5 Ways to Manage When You Need to Do Everything at Once
December 27, 2013
One of the things I love most about our industry is the chance we all have to meet, connect with, and service a number of different clients, each with his or her own unique vision, soul and dream. Unfortunately, with this blessing also comes a bit of what I call “good stress,” when we can’t “prioritize” clients because each of them is a priority! What do you do when you’re working on three big jobs and need to be everywhere (almost) at once? If you’re anything like me, you remind yourself not to panic, take a deep breath, and get down to business. Here are a few ways I have learned to manage my busier days:
Get organized: It used to spend nearly as much time searching for things as I would on the task I needed the items for. Now, I keep everything together and it’s helped tremendously to always know where to find a pen, pad of paper, ink and my business cards. I actually carry a backpack to work with me each day and always have my essential items (notes, pens, paper, laptop) in there.
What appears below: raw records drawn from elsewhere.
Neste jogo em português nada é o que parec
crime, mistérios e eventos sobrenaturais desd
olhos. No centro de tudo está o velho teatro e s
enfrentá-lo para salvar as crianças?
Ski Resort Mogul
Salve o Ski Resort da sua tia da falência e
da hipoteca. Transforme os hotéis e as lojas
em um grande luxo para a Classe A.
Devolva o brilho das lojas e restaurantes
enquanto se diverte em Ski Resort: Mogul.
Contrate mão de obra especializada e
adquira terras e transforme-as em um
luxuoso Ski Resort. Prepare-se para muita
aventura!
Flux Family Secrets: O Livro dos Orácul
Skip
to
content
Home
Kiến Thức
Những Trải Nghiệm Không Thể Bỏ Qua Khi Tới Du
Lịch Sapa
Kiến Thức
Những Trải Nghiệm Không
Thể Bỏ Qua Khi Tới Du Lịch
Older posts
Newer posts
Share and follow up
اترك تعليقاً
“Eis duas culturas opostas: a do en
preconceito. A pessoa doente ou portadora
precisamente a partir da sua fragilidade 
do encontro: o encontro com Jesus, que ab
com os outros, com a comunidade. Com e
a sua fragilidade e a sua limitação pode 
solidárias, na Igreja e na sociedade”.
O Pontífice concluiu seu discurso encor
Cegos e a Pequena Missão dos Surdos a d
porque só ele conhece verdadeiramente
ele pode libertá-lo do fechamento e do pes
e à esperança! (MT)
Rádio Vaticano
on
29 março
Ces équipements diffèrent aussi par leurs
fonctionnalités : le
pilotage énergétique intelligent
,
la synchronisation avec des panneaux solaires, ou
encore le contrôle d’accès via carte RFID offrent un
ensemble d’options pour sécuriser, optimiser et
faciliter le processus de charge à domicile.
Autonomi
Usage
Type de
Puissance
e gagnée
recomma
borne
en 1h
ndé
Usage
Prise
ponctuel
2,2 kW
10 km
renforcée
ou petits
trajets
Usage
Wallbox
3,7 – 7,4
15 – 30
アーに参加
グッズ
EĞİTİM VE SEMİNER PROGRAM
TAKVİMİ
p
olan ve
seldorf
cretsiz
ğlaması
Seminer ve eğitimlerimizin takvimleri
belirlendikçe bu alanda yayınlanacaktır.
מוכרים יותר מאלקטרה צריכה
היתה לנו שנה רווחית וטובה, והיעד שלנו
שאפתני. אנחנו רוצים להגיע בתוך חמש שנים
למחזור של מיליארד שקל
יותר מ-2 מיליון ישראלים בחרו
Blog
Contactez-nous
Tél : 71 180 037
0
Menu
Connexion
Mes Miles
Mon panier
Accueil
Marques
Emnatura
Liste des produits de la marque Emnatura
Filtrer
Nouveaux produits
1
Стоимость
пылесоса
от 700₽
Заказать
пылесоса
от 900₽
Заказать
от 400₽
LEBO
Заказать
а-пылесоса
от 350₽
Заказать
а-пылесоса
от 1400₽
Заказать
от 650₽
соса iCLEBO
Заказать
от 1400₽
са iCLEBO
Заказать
Make a list and take notes: I love my Mac and Google calendars, but I am a little old fashioned when it comes to writing things down with a ballpoint pen in my somewhat retro calendar and notepad. I like to see what needs to be done, regardless of where I am (and whether there is Wifi or phone service) and it really helps me to take notes while having discussions on the telephone and in-person.
Lighten the load: If I need to do something in order for other people (my design team, production staff, etc.) to get their work done, this becomes a high priority. Holding up one person can be like holding up one hundred, depending on the task. Even if it is just one person, no one appreciates waiting around for the same things time and time again. Be honest about how long it will take to do something and then do your very best to make that deadline.
Respect the roles and trust in the talents of others: I am a self-professed control freak as I think most artists are, but time has taught me to share my vision, be clear about my expectations and then allow those who work with me to do their jobs to the best of their ability, much like I ask my brides to do.
Be realistic: There are times when we must rush to make a daunting deadline, but the reality is that quality work takes time and focus and there comes a point when we must be realistic and say, “OK, this will take X amount of time to do once and do it right.”
How do you manage when you have a lot on your plate? I’d love to hear your tips!